On 12/29/2008 7:46 PM, Grant Ingersoll wrote:
> What does the FIELD_BODY look like?  You search is apparently going 
> against that Field, but you don't show how it is indexed.
>
> Have you looked at your index in Luke yet?  http://www.getopt.org/luke?
>
>
>
> On Dec 29, 2008, at 8:19 AM, Girish Naik wrote:
>
>> Sorry for that,
>>
>> Here is how the Analyzer is Selected:
>>  public static Analyzer getAnalyzerInstance(String localeKey) {
>>     Analyzer analyzer = null;
>>     if (localeKey == null || localeKey.trim().equals("")) {
>>         localeKey = AppContext.getSetting("defaultLocale");
>>         System.out.println("<><><>><><><><><Locale
key taken as 
>> Default ");
>>     } else {
>>         // localeKey may be a csv of locales, in which case picj the 
>> first
>>         // one.
>>         localeKey = StringUtils.split(localeKey, ",")[0].trim();
>>         System.out.println("<><><>><><><><><Locale
key is trimmed");
>>     }
>>     System.out.println("<><><>><><><><><Locale
is " + localeKey);
>>     String name = (String) _analyzerMap.get(localeKey);
>>     System.out.println("<><><>><><><><><Name
from Locale is " + name);
>>     if (name == null) {
>>         analyzer = new StandardAnalyzer();
>>     } else {
>>         // if (name.equalsIgnoreCase("Arabic")) {
>>         // analyzer = new ArabicAnalyzer();
>>         // } else {
>>         analyzer = new SnowballAnalyzer(name);
>>         // }
>>     }
>>     return analyzer;
>>     }
>>
>>
>> While Indexing some are analyzed and some are not...

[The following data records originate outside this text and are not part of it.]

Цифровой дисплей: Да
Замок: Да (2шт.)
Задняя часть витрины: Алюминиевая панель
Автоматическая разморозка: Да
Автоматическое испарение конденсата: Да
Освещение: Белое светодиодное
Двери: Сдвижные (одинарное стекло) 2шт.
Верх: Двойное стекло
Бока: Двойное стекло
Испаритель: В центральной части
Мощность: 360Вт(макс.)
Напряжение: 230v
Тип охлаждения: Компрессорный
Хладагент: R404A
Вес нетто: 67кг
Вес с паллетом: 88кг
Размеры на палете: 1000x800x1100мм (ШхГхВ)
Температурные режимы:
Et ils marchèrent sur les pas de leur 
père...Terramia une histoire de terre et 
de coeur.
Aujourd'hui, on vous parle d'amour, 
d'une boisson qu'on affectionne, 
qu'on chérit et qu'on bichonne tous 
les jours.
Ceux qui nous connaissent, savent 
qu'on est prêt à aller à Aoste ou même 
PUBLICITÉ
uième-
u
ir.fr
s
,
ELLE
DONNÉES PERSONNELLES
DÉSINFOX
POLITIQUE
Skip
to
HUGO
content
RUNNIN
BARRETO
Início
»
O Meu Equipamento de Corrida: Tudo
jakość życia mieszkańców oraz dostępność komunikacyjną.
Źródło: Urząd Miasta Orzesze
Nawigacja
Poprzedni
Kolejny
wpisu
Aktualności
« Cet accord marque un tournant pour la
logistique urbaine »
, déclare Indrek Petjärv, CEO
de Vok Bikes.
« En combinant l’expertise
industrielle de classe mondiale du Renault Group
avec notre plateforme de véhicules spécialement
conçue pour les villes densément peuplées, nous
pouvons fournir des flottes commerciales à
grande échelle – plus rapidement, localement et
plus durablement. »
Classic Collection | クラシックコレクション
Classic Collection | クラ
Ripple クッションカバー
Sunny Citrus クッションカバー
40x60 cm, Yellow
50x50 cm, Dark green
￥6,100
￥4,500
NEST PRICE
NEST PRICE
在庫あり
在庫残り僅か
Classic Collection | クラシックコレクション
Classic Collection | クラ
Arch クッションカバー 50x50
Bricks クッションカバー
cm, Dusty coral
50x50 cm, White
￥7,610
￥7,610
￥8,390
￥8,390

>>  document.add(new Field(FIELD_DOCUMENT_CREATED_ON, LocaleUtils
>>             .convert8859_6ToUTF8(com.aurigalogic.activesite.field.Field
>>                 .indexableDate(avsDoc.getCreatedOn())),
>>             Field.Store.YES, Field.Index.NOT_ANALYZED));
>> ...
>> document.add(new Field(FIELD_CONTENT_TYPE, LocaleUtils
>>             .convert8859_6ToUTF8(version.getDocument()

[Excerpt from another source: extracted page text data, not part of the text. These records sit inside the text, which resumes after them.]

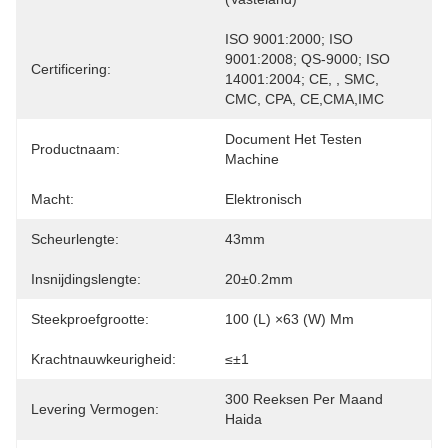
ISO 9001:2000; ISO 
9001:2008; QS-9000; ISO 
Certificering:
14001:2004; CE, , SMC, 
CMC, CPA, CE,CMA,IMC
Document Het Testen 
Productnaam:
Machine
Macht:
Elektronisch
Scheurlengte:
43mm
Insnijdingslengte:
20±0.2mm
Steekproefgrootte:
100 (L) ×63 (W) Mm
Krachtnauwkeurigheid:
≤±1
300 Reeksen Per Maand 
Levering Vermogen:
Haida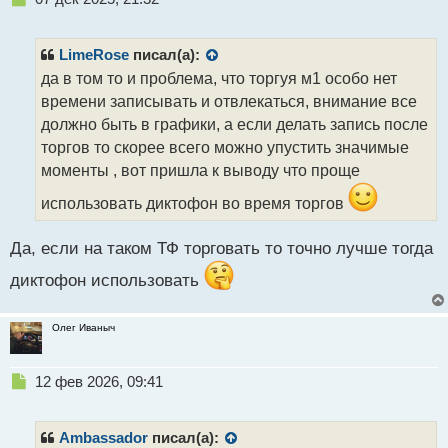
е
п
р
LimeRose
писал(а):
о
да в том то и проблема, что торгуя м1 особо нет
ч
времени записывать и отвлекаться, внимание все
и
т
должно быть в графики, а если делать запись после
а
торгов то скорее всего можно упустить значимые
н
моменты , вот пришла к выводу что проще
н
ы
использовать диктофон во время торгов
й
п
Да, если на таком ТФ торговать то точно лучше тогда
о
с
диктофон использовать
т
Олег Иваныч
Н
12 фев 2026, 09:41
е
п
р
Ambassador
писал(а):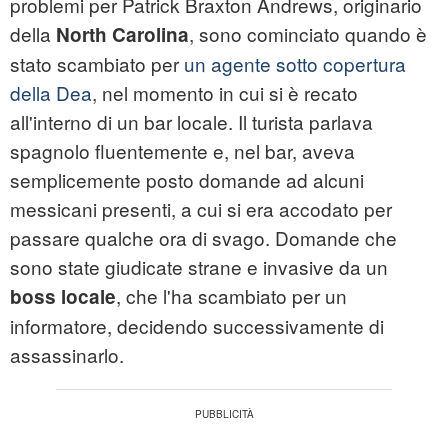
problemi per Patrick Braxton Andrews, originario
della
, sono cominciato quando è
North Carolina
stato scambiato per
un agente sotto copertura
della Dea
, nel momento in cui si è recato
all'interno di un bar locale. Il turista parlava
spagnolo fluentemente e, nel bar, aveva
semplicemente posto domande ad alcuni
messicani presenti, a cui si era accodato per
passare qualche ora di svago. Domande che
sono state giudicate strane e invasive da un
, che l'ha scambiato per un
boss locale
informatore, decidendo successivamente di
assassinarlo.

>>                 .getContentDescriptor().getName()),
>>             Field.Store.YES, Field.Index.ANALYZED));
>> Currently the method LocaleUtils.convert8859_6ToUTF8 does nothing but 
>> returns the parameter as is.
>>
>> While seraching the Query parser  etc.  are created like
>> Analyzer analyzer = AnalyzerSelector.getAnalyzerInstance(locale);
>> ...
>> QueryParser qparser = new QueryParser(Constants.FIELD_BODY, analyzer);
>> ...
>>
>>
>> So while posting the form with a Arabic word does not fetch the 
>> results. An English word does work though!!
>>
>> I would be more that helpful if anything else is required.
>>
>>
>>
>>
>> Regards,
>>
>> Please do not print this email unless it is absolutely necessary.
>> Girish Naik
>> Development Lead
>>
>> Neev Information Technologies Pvt Ltd
>> Bangalore, Karnataka India
>>
>> <banner-5b.png>    Mobile: 91 09740091638
>> Email: girish.naik@gmail.com
>> IM: girish.naik (Skype)
>> http://www.linkedin.com/in/girishnaik
>>
>> <banner-2c.png> <neev_logo.gif>
>>
>> Fools rush in where angels fear to tread
>> See who we know in common    Want a signature like this?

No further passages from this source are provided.